## What to produce
Copy every line of the data exactly, keeping out any picture.
**** Material for the task ****
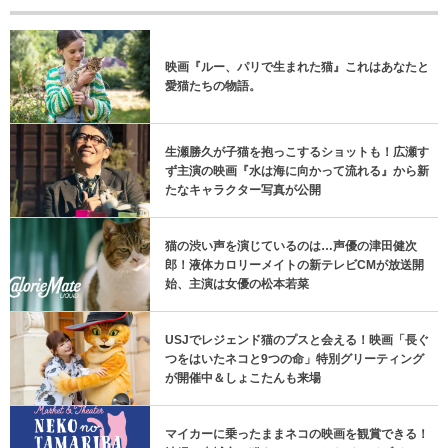
映画『ルー、パリで生まれた猫』これはあなたと
愛猫たちの物語。
生瀬勝久が子猫を抱っこするショットも！広瀬す
ず主演の映画『水は海に向かって流れる』から新
たなキャラクター写真が公開
猫の渋い声を演じているのは…声優の津田健次
郎！液体カロリーメイトの新テレビCMが放送開
始、主演は女優の松本若菜
USJでレジェンド猫のプスと会える！映画「長ぐ
つをはいたネコと9つの命」特別グリーティング
が開催中＆しょこたんも来場
マイカーに乗ったままネコの映画を観賞できる！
****
## Your solution
映画『ルー、パリで生まれた猫』これはあなたと
愛猫たちの物語。
生瀬勝久が子猫を抱っこするショットも！広瀬す
ず主演の映画『水は海に向かって流れる』から新
たなキャラクター写真が公開
猫の渋い声を演じているのは…声優の津田健次
郎！液体カロリーメイトの新テレビCMが放送開
始、主演は女優の松本若菜
USJでレジェンド猫のプスと会える！映画「長ぐ
つをはいたネコと9つの命」特別グリーティング
が開催中＆しょこたんも来場
マイカーに乗ったままネコの映画を観賞できる！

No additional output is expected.